Dr. Karl L. Wang is professor at EECE Department and meanwhile servers as vice president of technology and research at ITU. He is an industry expert and a visionary with more than 30 years of experience. He served as Director of Advance Product Development at ARM, Inc. where he developed 65 and 45nm products. He also serves as Director of Microprocessor Development at Hitachi, Inc. where he led a large design team from Hitachi and ST Microelectronics in a joint venture for developing world first low-power and high-performance microprocessor for SOC products. He also served as Vice President of Design Services and IP Business Division at UMC, and Vice President of Research and Development at Silicon Motion, Inc. He hopes to leverage his rich industry experience to achieve engineering education excellence to train the next generation of engineers.
Dr. Wang received his Bachelor’s degree from Rice University in Electrical Engineering, Master’s degrees and Ph.D. from renowned Massachusetts Institute of Technology (MIT) in Electrical Engineering.

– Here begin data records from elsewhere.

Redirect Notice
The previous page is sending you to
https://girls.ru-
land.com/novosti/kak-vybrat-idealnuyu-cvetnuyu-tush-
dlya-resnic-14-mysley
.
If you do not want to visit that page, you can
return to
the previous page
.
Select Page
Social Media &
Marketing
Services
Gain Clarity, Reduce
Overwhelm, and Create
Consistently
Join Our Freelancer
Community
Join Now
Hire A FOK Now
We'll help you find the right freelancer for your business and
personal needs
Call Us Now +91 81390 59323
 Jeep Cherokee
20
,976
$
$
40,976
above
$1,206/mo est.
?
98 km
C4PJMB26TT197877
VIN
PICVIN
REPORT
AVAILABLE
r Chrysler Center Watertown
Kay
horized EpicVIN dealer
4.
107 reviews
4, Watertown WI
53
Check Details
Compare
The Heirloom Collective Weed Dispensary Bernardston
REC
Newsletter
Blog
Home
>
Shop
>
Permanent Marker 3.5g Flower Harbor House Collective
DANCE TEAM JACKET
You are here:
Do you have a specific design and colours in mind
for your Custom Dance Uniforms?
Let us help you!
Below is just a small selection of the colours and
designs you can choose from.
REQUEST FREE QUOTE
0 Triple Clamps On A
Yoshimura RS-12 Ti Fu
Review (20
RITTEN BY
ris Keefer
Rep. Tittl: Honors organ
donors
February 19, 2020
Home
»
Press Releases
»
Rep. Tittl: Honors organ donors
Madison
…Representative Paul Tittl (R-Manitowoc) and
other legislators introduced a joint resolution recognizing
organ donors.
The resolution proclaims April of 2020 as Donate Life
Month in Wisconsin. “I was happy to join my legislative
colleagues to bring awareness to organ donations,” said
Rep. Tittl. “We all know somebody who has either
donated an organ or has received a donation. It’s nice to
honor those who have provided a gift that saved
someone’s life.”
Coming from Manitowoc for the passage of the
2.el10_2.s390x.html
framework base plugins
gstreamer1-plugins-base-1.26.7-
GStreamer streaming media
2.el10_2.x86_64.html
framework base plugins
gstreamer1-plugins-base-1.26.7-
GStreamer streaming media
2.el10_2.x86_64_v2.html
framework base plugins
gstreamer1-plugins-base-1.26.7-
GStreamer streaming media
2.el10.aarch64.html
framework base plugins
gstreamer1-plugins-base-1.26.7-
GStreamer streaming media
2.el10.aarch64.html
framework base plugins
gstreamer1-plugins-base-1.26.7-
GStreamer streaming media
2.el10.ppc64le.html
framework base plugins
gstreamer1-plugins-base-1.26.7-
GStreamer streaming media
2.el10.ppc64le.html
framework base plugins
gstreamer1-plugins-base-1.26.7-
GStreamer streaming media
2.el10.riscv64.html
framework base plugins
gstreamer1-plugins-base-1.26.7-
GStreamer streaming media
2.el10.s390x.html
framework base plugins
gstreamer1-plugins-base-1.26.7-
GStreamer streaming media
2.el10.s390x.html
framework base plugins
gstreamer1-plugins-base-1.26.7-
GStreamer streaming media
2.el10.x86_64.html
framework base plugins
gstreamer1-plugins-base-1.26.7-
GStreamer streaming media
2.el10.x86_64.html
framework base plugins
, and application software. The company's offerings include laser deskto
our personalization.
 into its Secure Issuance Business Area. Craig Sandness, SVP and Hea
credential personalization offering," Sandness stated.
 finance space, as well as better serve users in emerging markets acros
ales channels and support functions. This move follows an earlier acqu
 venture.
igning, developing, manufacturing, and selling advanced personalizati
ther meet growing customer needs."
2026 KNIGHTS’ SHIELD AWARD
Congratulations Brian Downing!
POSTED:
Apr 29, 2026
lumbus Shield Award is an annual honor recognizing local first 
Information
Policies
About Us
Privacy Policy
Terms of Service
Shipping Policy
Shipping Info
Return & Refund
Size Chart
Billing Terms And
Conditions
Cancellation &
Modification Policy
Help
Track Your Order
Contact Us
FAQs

Dr. Henry Zhang is an adjunct professor at ITU while working as a senior staff engineer at Sandisk Inc. He leads a team of logic designers on RTL and functional verification effort. Dr. Zhang was previously served as a lead Engineer for the switch fabric subsystem at Allegro Networks. He has filed three patents on chip architecture and algorithms.
He received his Bachelor’s in physics from Peking University, Master’s in computer science and engineering from the University of California at Santa Barbara, and doctorate in physics from the University of Texas at Austin. At the University of Texas, Dr. Zhang wrote his dissertation covered experimental and computational atomic/molecular physics. His research expertise is in logic design, digital systems architecture, and memory architecture and design.
Dr. Qing Zhu splits his time working at ITU and as a full-time CAD manager at eveRAM Technology Inc. He is a professional in CAD methodology, EDA tools for VLSI high-speed, and affordable low-power chips. Starting his career in 1995, he has also worked at Intel, SanDisk and several semiconductor startups.
Dr. Zhu received his Bachelor's Degree in Electrical Engineering from China and his PhD in Computer Engineering from University of California, Santa Cruz. He has published many technical papers and holds six US patents. His technical contributions include a new balanced clock routing algorithm, a novel chip and package co-design strategy, an iterative optimization algorithm for delay-constrained minimum-cost routing and a low-voltage swing clock distribution scheme. He is also a senior member of IEEE.